Saratoga News

Louise Webb

Louise Webb

Author's advice is, 'Don't act your age'

Author Frances Weaver, 72, refers to herself as a "recycled housewife." She has years of experience in what to do with those leftovers, and she says when she makes them over, they are often better than the original dish. Weaver became a widow at 55. Rather than remain stagnant and wither like leftovers, she chose to mix some old skills with old and new interests.

"Women who don't maintain an active interest in the world around them are of no interest to anyone else," she says.

Weaver had everyone roaring with laughter as she discussed her latest book, There's More To Me Than I've Used Yet, at the Terraces, a Los Gatos a retirement community where she lectures annually.

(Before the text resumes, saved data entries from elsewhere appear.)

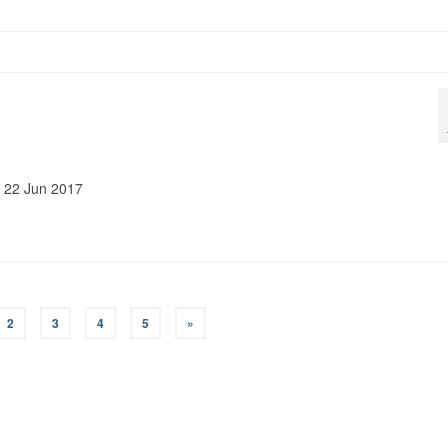
t: 22 Jun 2017
2
3
4
5
»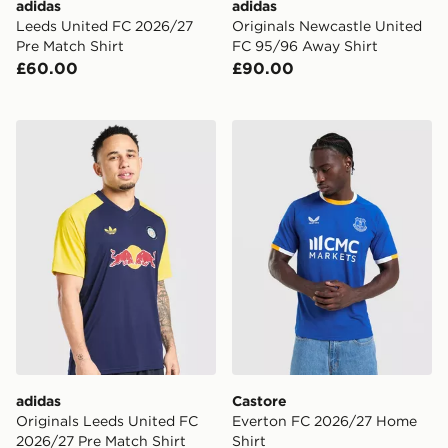
adidas
adidas
Leeds United FC 2026/27
Originals Newcastle United
Pre Match Shirt
FC 95/96 Away Shirt
£60.00
£90.00
adidas Originals Leeds United FC 2026/27 Pre Match S
Castore Everton FC 2026/2
adidas
Castore
Originals Leeds United FC
Everton FC 2026/27 Home
2026/27 Pre Match Shirt
Shirt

She recalled the time her husband, John, woke up in front of the television and asked what time it was. When Frances told him it was 9 p.m., he told her it was too early to go to bed and to wake him up at 9:30 p.m. to go to bed.

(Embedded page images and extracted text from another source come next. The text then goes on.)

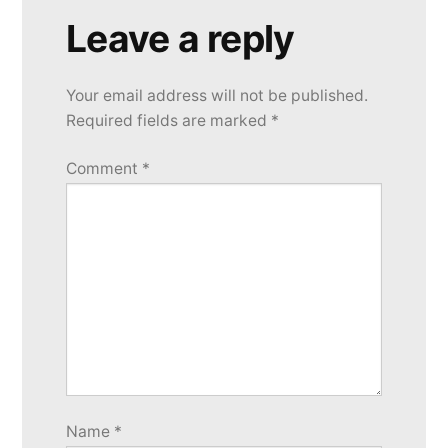
Leave a reply
Your email address will not be published.
Required fields are marked
*
Comment
*
Name
*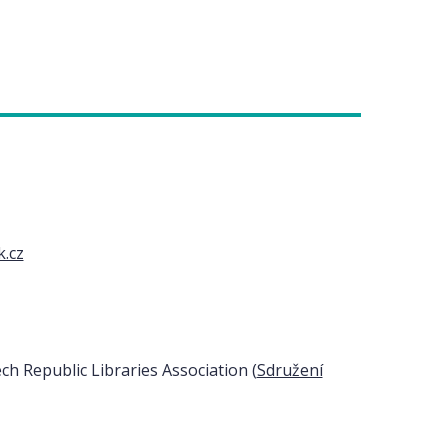
k.cz
h Republic Libraries Association (
Sdružení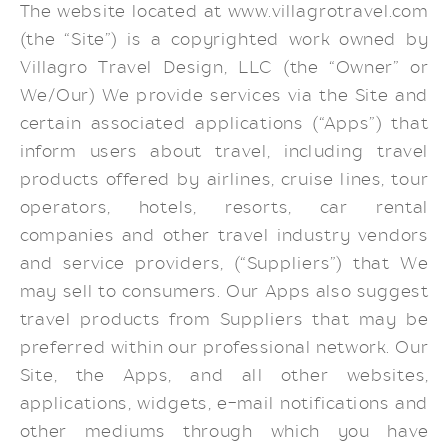
The website located at www.villagrotravel.com
(the “Site”) is a copyrighted work owned by
Villagro Travel Design, LLC (the “Owner” or
We/Our) We provide services via the Site and
certain associated applications (“Apps”) that
inform users about travel, including travel
products offered by airlines, cruise lines, tour
operators, hotels, resorts, car rental
companies and other travel industry vendors
and service providers, (“Suppliers”) that We
may sell to consumers. Our Apps also suggest
travel products from Suppliers that may be
preferred within our professional network. Our
Site, the Apps, and all other websites,
applications, widgets, e-mail notifications and
other mediums through which you have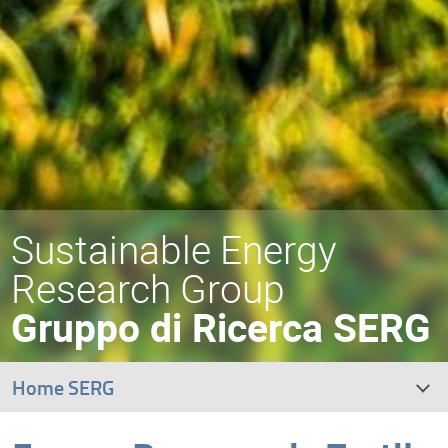
Sustainable Energy
Research Group
Gruppo di Ricerca SERG
Home SERG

After listening to her talk and interviewing her, if I had to sum her up in a few words, I would say she is self-sufficient and a risk-taker. Weaver would like to see others in the same light and sets a good example. She went back to college the same year her first grandchild was entering kindergarten. It amused her when her six children gave her advice about school.

In her book The Girls with the Grandmother Faces, she offers encouragement and stresses the importance of attitude at any age. "How do you know you can't go back to the classroom or operate a word processor?" she challenges.

According to Weaver, some things that make a woman look older are wearing the same bright red lipstick that was popular in the '40s and not getting her hair brushed in back.

She discussed the role kite-flying played in her life at the age of 50. Weaver joined a small group of friends, and they flew their fancy kites together. She researched kites and wrote an article about kite-flying, which led to her writing career.

Since then , she's had many adventures, one leading to another, such as writing four books and more than 10 years' worth of newspaper columns, lecturing on cruises and appearing monthly on the Today television show.

In The Girls with the Grandmother Faces, Weaver says her face has changed, but the girl is still there. When she left, she gave me a pin with her photo on it. Underneath her picture it read, "Don't Act Your Age."

This article appeared in the Saratoga News, November 13, 1996.